▸ **Work instruction**: Where the data below begins, start duplicating lines exactly, and finish with the line containing "的管、降溫管、排氣閥等等。"; add nothing else. Leave the pictures out.

▸ **Dataset content**:
***

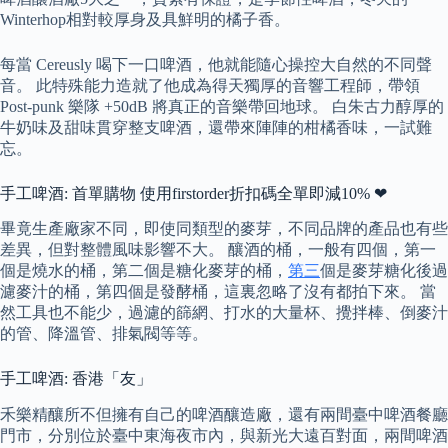
Winterhop相對較厚身及具鮮明的橘子香。
每當 Cereusly 喝下一口啤酒，他就能隨心操控大自然的不同聲
音。 此特殊能力造就了他成為得天獨厚的音響工程師，帶領
Post-punk 樂隊 +50dB 將真正的音樂帶回地球。 白朱古力醇厚的
牛奶味及甜味貫穿整支啤酒，還帶來陣陣的柑橘香味，一試難
忘。
手工啤酒: 首單購物 使用firstorder折扣碼全單即減10% ❤
畢竟生產廠家不同，即使同類型的麥芽，不同品牌的產品也有些
差異，但對整體風味影響不大。 釀酒的桶，一般有四個，第一
個是燒水的桶，第二個是糖化麥芽的桶，
第三
個是麥芽糖化後過
濾麥汁的桶，第四個是發酵桶，這裏忽略了沒有都拍下來。 當
然工具也不能少，過濾的篩網、打水的大量杯、攪拌棒、倒麥汁
的管、降溫管、排氣閥等等。
手工啤酒: 香港「友」
禾樂精釀所不但擁有自己的啤酒釀造廠，還有兩間臺中啤酒餐廳
門市，分別位於臺中東海夜市內，與新光大遠百對面，兩間啤酒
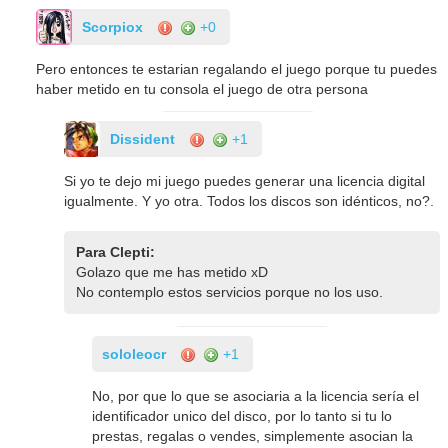
Scorpiox
+0
Pero entonces te estarian regalando el juego porque tu puedes
haber metido en tu consola el juego de otra persona
Dissident
+1
Si yo te dejo mi juego puedes generar una licencia digital
igualmente. Y yo otra. Todos los discos son idénticos, no?.
Para Clepti:
Golazo que me has metido xD
No contemplo estos servicios porque no los uso.
sololeocr
+1
No, por que lo que se asociaria a la licencia sería el
identificador unico del disco, por lo tanto si tu lo
prestas, regalas o vendes, simplemente asocian la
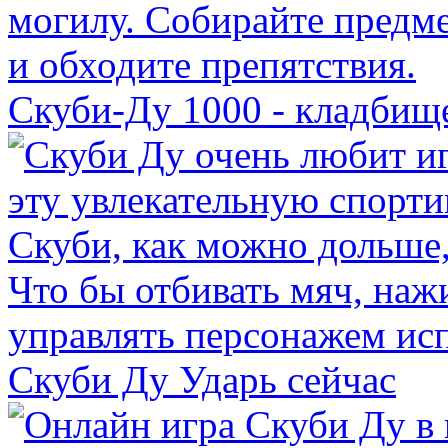
Скуби-Ду 1000 - кладбищ
Скуби Ду Ударь сейчас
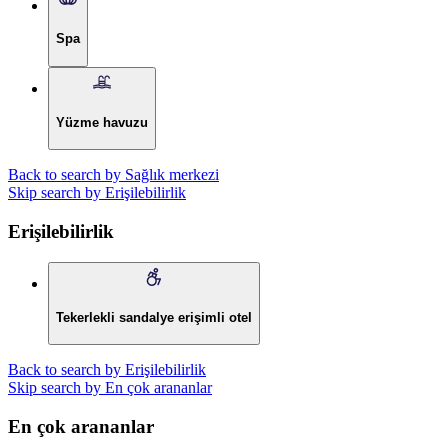
Spa
Yüzme havuzu
Back to search by Sağlık merkezi
Skip search by Erişilebilirlik
Erişilebilirlik
Tekerlekli sandalye erişimli otel
Back to search by Erişilebilirlik
Skip search by En çok arananlar
En çok arananlar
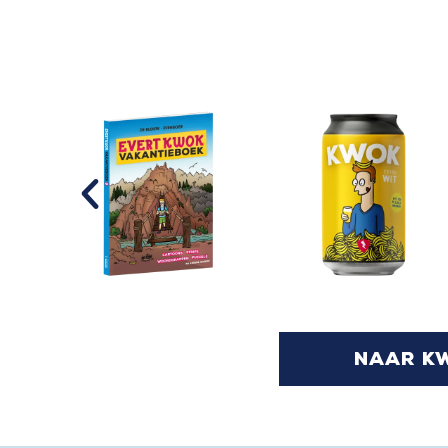
naar k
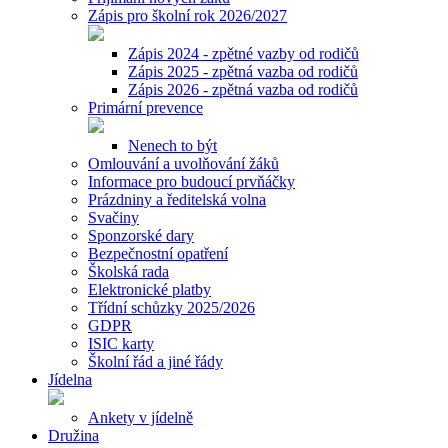
Zápis pro školní rok 2026/2027
Zápis 2024 - zpětné vazby od rodičů
Zápis 2025 - zpětná vazba od rodičů
Zápis 2026 - zpětná vazba od rodičů
Primární prevence
Nenech to být
Omlouvání a uvolňování žáků
Informace pro budoucí prvňáčky
Prázdniny a ředitelská volna
Svačiny
Sponzorské dary
Bezpečnostní opatření
Školská rada
Elektronické platby
Třídní schůzky 2025/2026
GDPR
ISIC karty
Školní řád a jiné řády
Jídelna
Ankety v jídelně
Družina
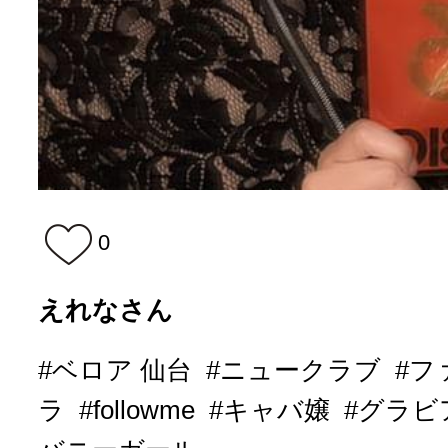
0
えれなさん
#ベロア 仙台
#ニュークラブ
#フ
ラ
#followme
#キャバ嬢
#グラビ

***

▸ **Task answer**:
Winterhop相對較厚身及具鮮明的橘子香。
每當 Cereusly 喝下一口啤酒，他就能隨心操控大自然的不同聲
音。 此特殊能力造就了他成為得天獨厚的音響工程師，帶領
Post-punk 樂隊 +50dB 將真正的音樂帶回地球。 白朱古力醇厚的
牛奶味及甜味貫穿整支啤酒，還帶來陣陣的柑橘香味，一試難
忘。
手工啤酒: 首單購物 使用firstorder折扣碼全單即減10% ❤
畢竟生產廠家不同，即使同類型的麥芽，不同品牌的產品也有些
差異，但對整體風味影響不大。 釀酒的桶，一般有四個，第一
個是燒水的桶，第二個是糖化麥芽的桶，
第三
個是麥芽糖化後過
濾麥汁的桶，第四個是發酵桶，這裏忽略了沒有都拍下來。 當
然工具也不能少，過濾的篩網、打水的大量杯、攪拌棒、倒麥汁
的管、降溫管、排氣閥等等。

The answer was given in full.